WHAT TO WORK ON: Report back every line below that carries the word "close".

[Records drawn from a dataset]
++++++
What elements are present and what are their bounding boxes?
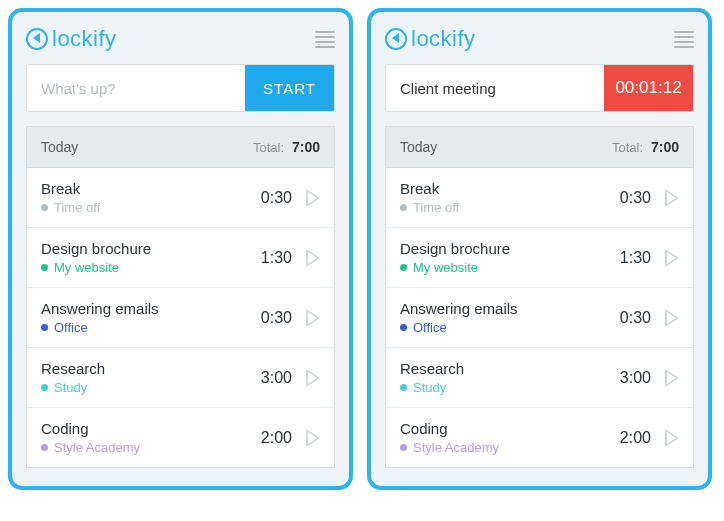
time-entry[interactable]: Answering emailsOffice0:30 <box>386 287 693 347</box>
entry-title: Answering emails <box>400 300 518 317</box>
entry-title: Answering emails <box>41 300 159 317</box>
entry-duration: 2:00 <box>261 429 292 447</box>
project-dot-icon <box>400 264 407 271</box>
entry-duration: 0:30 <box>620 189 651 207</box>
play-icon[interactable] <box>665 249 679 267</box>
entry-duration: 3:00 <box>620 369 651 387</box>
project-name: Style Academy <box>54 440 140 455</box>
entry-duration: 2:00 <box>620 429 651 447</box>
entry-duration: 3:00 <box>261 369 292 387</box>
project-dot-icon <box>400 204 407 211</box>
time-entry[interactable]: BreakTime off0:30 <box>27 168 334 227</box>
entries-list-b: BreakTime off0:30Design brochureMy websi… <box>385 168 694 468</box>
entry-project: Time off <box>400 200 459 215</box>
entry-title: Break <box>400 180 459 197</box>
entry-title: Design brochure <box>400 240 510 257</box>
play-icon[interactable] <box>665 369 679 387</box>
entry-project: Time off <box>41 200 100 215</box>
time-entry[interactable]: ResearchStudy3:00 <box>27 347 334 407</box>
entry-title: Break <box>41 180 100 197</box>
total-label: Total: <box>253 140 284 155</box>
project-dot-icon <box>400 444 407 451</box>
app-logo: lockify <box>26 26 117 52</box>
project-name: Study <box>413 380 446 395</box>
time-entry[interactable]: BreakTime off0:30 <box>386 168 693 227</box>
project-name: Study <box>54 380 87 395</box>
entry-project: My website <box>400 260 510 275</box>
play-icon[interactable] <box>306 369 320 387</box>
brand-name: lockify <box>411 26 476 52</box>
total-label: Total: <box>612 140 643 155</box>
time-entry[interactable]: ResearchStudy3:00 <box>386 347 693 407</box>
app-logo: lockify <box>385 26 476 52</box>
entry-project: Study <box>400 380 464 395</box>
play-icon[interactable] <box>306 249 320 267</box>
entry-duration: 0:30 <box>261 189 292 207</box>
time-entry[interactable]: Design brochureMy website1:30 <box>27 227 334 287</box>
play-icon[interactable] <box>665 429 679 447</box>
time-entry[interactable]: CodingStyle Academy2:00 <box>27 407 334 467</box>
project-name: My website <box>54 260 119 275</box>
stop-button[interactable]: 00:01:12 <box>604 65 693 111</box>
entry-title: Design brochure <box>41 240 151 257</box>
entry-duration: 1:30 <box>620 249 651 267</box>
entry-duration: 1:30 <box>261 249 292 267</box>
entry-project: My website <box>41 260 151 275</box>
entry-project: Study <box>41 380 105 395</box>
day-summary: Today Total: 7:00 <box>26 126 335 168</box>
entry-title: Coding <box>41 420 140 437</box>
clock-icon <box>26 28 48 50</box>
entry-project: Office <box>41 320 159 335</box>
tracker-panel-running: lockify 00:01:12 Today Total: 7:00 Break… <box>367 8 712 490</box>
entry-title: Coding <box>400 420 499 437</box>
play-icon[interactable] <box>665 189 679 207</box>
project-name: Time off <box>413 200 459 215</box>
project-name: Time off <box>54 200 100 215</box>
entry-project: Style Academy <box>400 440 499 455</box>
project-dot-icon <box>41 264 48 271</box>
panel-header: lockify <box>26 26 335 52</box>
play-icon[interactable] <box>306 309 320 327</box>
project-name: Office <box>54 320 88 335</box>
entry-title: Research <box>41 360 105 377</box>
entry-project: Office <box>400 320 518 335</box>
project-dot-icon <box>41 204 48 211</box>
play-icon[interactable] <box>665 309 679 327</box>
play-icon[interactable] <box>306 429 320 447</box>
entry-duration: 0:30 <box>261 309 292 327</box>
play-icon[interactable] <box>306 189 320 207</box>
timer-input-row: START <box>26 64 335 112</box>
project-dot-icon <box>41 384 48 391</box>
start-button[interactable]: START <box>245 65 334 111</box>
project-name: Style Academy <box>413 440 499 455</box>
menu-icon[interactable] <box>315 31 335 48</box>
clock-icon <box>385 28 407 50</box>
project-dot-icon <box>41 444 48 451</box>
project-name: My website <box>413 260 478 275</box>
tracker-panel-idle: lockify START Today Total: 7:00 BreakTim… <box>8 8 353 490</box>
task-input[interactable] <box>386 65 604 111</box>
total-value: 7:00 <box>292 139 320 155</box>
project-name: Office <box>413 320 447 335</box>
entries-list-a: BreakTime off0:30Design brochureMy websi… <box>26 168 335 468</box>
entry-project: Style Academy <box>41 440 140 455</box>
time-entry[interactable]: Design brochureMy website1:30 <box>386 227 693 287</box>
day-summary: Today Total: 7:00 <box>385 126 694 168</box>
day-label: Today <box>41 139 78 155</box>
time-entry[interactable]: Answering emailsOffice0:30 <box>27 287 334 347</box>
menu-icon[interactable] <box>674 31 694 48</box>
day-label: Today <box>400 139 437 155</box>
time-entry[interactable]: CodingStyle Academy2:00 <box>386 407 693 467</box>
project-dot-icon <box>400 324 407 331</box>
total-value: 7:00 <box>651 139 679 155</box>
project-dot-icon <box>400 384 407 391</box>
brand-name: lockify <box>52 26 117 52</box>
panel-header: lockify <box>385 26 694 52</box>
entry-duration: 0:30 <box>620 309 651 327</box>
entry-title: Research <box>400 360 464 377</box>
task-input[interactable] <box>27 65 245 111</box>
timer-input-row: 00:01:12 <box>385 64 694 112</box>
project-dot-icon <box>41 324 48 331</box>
++++++
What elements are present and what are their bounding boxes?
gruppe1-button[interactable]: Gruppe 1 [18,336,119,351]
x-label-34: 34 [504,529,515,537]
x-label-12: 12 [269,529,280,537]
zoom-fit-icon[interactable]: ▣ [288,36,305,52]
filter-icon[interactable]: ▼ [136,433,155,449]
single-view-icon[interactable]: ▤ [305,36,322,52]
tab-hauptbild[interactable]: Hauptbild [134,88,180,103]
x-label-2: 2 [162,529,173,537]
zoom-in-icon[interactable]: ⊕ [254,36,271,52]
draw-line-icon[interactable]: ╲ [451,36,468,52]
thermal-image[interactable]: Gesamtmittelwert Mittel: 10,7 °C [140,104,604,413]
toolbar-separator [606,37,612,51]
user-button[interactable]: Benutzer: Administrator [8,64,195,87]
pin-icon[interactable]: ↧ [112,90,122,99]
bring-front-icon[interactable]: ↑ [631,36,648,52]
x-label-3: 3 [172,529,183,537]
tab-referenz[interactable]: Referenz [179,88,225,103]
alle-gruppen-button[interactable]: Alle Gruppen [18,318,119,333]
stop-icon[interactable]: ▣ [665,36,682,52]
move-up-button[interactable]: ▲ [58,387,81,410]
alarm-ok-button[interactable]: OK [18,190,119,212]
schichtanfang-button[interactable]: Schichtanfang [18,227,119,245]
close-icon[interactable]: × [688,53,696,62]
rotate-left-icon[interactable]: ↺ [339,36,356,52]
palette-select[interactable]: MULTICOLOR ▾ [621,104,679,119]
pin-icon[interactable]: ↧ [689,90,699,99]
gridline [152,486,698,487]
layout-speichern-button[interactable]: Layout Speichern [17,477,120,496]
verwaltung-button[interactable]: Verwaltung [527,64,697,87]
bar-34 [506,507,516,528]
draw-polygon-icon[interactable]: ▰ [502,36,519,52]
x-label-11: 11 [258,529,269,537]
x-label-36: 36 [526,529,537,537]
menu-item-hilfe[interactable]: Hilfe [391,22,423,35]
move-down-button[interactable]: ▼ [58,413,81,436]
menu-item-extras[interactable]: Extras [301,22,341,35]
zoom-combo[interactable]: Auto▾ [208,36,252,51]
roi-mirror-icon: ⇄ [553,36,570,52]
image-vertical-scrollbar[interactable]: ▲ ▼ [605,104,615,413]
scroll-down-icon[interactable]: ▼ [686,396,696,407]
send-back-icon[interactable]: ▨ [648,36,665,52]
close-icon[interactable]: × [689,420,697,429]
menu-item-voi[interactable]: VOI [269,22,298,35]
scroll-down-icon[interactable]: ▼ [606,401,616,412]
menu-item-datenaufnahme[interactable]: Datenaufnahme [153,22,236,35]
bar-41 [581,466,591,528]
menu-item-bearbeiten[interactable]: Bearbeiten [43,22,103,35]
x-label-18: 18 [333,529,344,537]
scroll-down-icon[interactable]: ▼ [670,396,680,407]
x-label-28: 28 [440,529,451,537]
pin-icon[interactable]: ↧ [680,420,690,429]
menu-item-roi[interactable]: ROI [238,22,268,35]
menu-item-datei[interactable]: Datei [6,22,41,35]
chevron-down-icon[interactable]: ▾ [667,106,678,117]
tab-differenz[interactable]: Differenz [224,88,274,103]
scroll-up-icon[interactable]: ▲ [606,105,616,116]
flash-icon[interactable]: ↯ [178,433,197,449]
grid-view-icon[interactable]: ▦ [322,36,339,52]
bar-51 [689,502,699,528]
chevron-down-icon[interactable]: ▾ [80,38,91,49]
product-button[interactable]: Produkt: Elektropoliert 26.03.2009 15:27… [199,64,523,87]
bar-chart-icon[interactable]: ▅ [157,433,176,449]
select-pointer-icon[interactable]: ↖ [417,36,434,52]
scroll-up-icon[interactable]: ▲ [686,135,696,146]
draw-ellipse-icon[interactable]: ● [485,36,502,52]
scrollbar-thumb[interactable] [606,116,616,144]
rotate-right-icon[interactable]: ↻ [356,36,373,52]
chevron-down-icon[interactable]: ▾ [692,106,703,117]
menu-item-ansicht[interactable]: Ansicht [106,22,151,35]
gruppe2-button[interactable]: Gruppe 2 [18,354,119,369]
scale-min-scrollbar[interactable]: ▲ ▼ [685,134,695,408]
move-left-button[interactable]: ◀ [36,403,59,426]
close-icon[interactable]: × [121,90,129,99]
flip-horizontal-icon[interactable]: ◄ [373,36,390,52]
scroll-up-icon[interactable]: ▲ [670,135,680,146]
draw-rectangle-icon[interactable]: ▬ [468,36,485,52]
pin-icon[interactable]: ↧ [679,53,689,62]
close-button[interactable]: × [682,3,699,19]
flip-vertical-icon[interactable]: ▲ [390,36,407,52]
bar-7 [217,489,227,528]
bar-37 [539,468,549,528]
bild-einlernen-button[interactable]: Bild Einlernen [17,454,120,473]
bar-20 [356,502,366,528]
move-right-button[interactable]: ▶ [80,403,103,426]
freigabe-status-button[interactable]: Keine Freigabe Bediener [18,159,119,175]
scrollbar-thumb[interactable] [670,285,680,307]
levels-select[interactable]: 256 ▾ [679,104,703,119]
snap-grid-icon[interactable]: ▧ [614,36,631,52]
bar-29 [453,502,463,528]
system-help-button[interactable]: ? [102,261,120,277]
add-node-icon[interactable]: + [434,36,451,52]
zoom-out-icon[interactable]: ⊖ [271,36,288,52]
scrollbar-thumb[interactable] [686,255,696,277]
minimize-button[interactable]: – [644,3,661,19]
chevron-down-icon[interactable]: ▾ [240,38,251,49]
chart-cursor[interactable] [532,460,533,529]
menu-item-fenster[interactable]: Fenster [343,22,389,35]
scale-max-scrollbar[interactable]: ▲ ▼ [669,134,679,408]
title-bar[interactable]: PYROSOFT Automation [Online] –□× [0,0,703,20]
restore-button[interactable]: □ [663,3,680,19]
++++++
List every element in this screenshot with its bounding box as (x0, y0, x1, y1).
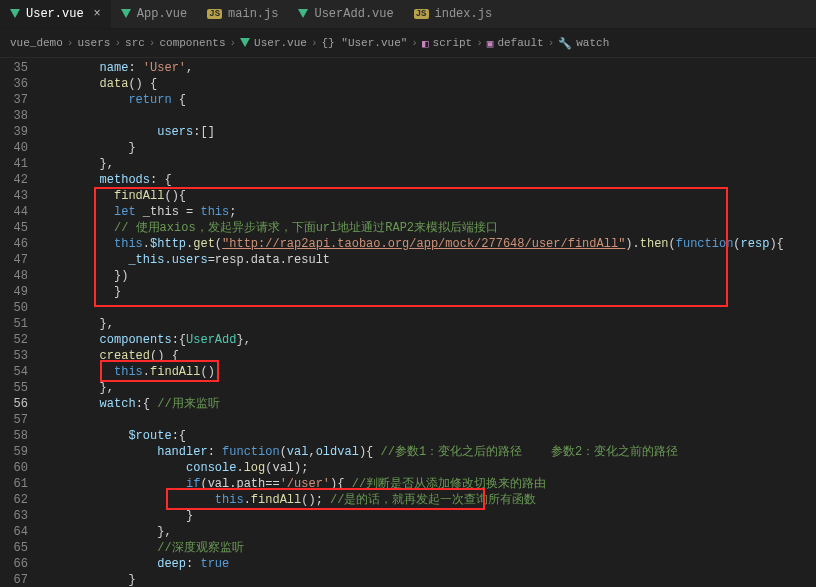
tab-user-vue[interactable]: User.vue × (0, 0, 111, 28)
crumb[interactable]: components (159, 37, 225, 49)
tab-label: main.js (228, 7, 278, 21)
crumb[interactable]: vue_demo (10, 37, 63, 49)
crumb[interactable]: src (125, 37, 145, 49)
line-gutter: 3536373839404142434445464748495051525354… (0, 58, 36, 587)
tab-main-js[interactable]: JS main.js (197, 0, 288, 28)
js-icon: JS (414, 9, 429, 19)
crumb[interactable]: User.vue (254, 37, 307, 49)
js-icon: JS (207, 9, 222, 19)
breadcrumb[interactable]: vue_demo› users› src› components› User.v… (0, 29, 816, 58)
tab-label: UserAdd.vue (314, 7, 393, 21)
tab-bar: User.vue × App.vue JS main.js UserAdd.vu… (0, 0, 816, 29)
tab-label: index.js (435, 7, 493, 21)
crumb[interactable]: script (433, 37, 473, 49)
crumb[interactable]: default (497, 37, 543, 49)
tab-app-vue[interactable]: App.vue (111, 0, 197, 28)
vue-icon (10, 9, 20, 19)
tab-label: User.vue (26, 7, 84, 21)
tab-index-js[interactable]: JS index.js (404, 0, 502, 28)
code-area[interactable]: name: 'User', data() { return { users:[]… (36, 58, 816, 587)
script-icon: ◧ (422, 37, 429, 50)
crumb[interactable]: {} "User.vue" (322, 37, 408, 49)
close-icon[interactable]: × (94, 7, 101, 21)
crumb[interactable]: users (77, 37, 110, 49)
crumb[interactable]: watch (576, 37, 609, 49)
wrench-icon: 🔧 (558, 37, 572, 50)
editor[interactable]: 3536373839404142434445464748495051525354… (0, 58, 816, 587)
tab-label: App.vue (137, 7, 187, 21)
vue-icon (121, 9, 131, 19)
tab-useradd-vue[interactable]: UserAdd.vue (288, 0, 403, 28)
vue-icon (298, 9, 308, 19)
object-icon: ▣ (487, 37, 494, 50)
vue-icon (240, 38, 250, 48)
++++++
WRITTEN ANSWER:
close-icon[interactable]: × [688,53,696,62]
close-icon[interactable]: × [689,420,697,429]
close-icon[interactable]: × [121,90,129,99]
close-button[interactable]: × [682,3,699,19]
close-icon[interactable]: × (94, 7, 101, 21)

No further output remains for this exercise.